En eso pensaba cuando sintió el primer disparo. Entró por su pierna y la sintió como la picadura de un insecto. Una quemadura leve. Había imaginado que sería algo más doloroso. Pudo ver el chico que le disparaba. Un pibe que apuntaba a cualquier lado y tiraba balas como si fueran piedrazos. Salía de una despensa cuando Sosa se lo cruzó. El chico siguió tirando, tratando de cubrir su huida con tiros, como en las películas. Herido y todo, el policía tiraba mejor. Dos balazos dieron el chico y éste cayó instantáneamente, silencioso, muerto. Sosa salió del pilar de luz que lo cubría casi al mismo tiempo que se dio cuenta de que en realidad eran dos chicos. Quiso reaccionar pero ya era tarde. Nunca supo por donde entró la siguiente bala. Quedó tirado al lado del pilar, a seis cuadras de la casa donde nació.

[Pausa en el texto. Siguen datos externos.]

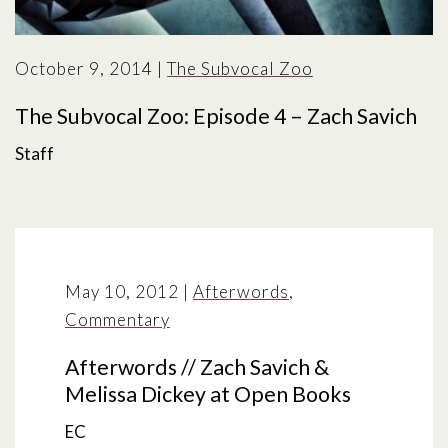
October 9, 2014
|
The Subvocal Zoo
The Subvocal Zoo: Episode 4 – Zach Savich
Staff
May 10, 2012
|
Afterwords
,
Commentary
Afterwords // Zach Savich &
Melissa Dickey at Open Books
EC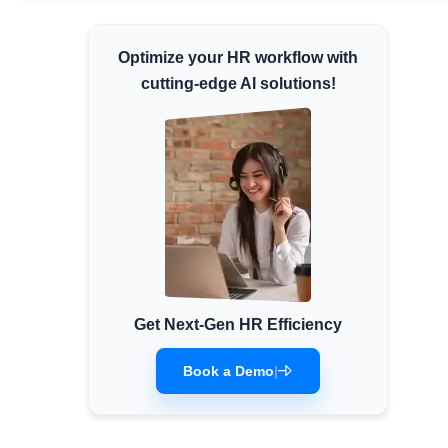
Minimum Wages
Optimize your HR workflow with
Check the latest minimum wage rates for all
states and union territories.
cutting-edge AI solutions!
Get Next-Gen HR Efficiency
Book a Demo
|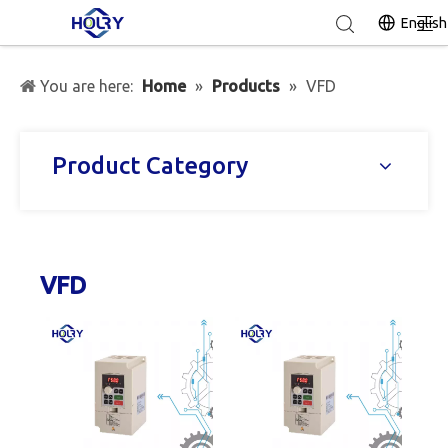
English
You are here:
Home
»
Products
»
VFD
Product Category
VFD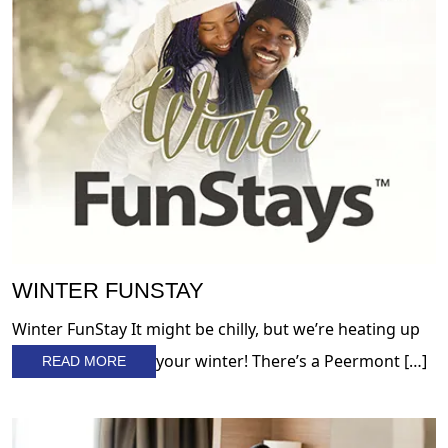
WINTER FUNSTAY
Winter FunStay It might be chilly, but we’re heating up
your winter! There’s a Peermont […]
READ MORE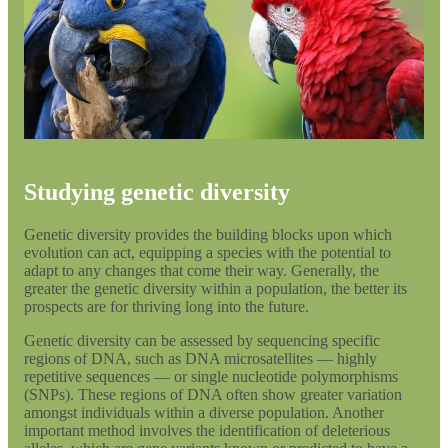
Studying genetic diversity
Genetic diversity provides the building blocks upon which
evolution can act, equipping a species with the potential to
adapt to any changes that come their way. Generally, the
greater the genetic diversity within a population, the better its
prospects are for thriving long into the future.
Genetic diversity can be assessed by sequencing specific
regions of DNA, such as DNA microsatellites — highly
repetitive sequences — or single nucleotide polymorphisms
(SNPs). These regions of DNA often show greater variation
amongst individuals within a diverse population. Another
important method involves the identification of deleterious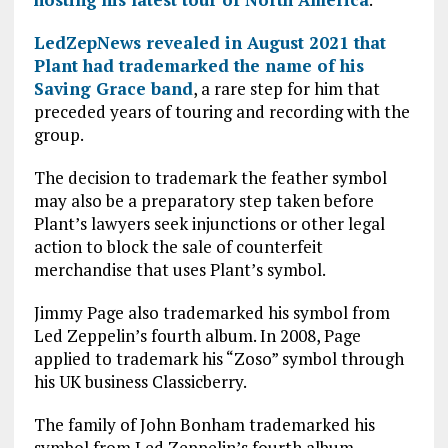
LedZepNews revealed in August 2021 that
Plant had trademarked the name of his
Saving Grace band
, a rare step for him that
preceded years of touring and recording with the
group.
The decision to trademark the feather symbol
may also be a preparatory step taken before
Plant’s lawyers seek injunctions or other legal
action to block the sale of counterfeit
merchandise that uses Plant’s symbol.
Jimmy Page also trademarked his symbol from
Led Zeppelin’s fourth album. In 2008, Page
applied to trademark his “Zoso” symbol through
his UK business Classicberry.
The family of John Bonham trademarked his
symbol from Led Zeppelin’s fourth album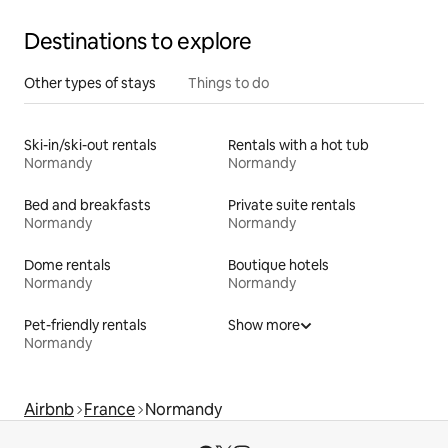
Destinations to explore
Other types of stays
Things to do
Ski-in/ski-out rentals
Rentals with a hot tub
Normandy
Normandy
Bed and breakfasts
Private suite rentals
Normandy
Normandy
Dome rentals
Boutique hotels
Normandy
Normandy
Pet-friendly rentals
Show more
Normandy
Airbnb
France
Normandy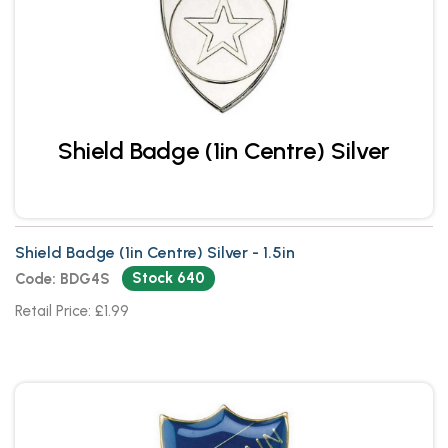
Shield Badge (1in Centre) Silver
Shield Badge (1in Centre) Silver - 1.5in
Stock 640
Code: BDG4S
Retail Price: £1.99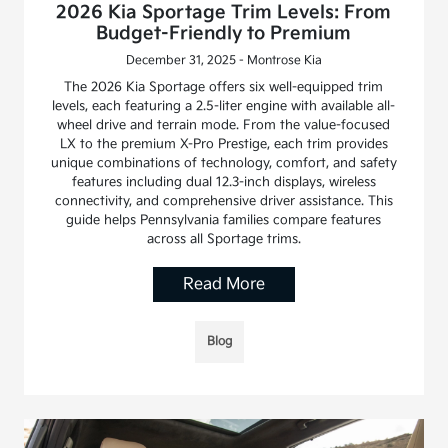
2026 Kia Sportage Trim Levels: From
Budget-Friendly to Premium
December 31, 2025 - Montrose Kia
The 2026 Kia Sportage offers six well-equipped trim
levels, each featuring a 2.5-liter engine with available all-
wheel drive and terrain mode. From the value-focused
LX to the premium X-Pro Prestige, each trim provides
unique combinations of technology, comfort, and safety
features including dual 12.3-inch displays, wireless
connectivity, and comprehensive driver assistance. This
guide helps Pennsylvania families compare features
across all Sportage trims.
Read More
Blog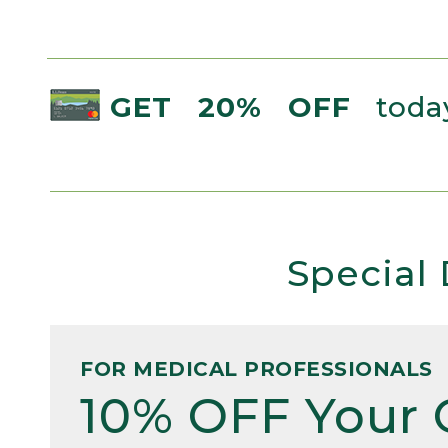
GET 20% OFF
today
Special 
FOR MEDICAL PROFESSIONALS
10% OFF Your 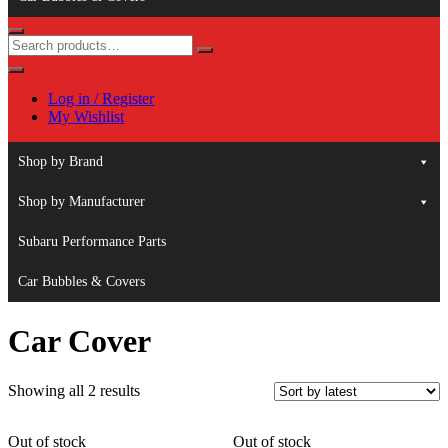
Log in / Register
My Wishlist
Shop by Brand
Shop by Manufacturer
Subaru Performance Parts
Car Bubbles & Covers
Car Cover
Sorted
Showing all 2 results
by
latest
Out of stock
Out of stock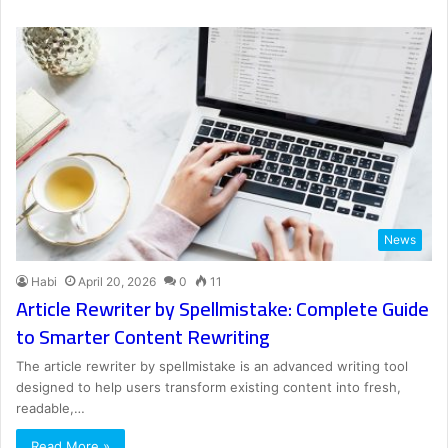
News
Habi
April 20, 2026
0
11
Article Rewriter by Spellmistake: Complete Guide
to Smarter Content Rewriting
The article rewriter by spellmistake is an advanced writing tool
designed to help users transform existing content into fresh,
readable,…
Read More »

La prensa se volcó al asunto con la prisa que tienen los medios por contar historias heroicas. La investigación avanzó al ritmo de la furia de la sociedad. El ladrón sobreviviente fue rápidamente aprehendido. Se pidieron penas más severas para los menores de edad, como siempre. El policía fue enterrado por sus compañeros y su esposa con todos los honores del caso. Todos destacaron la vocación de servicio de Sosa, la amistad que lo unía a la gente de su barrio su honestidad, su sentido de justicia.
Sólo aquéllos vecinos que habían participado del juicio sabían que Sosa era ahora algo más que eso. Ahora era lo que él odiaba. Y se reían entre dientes.”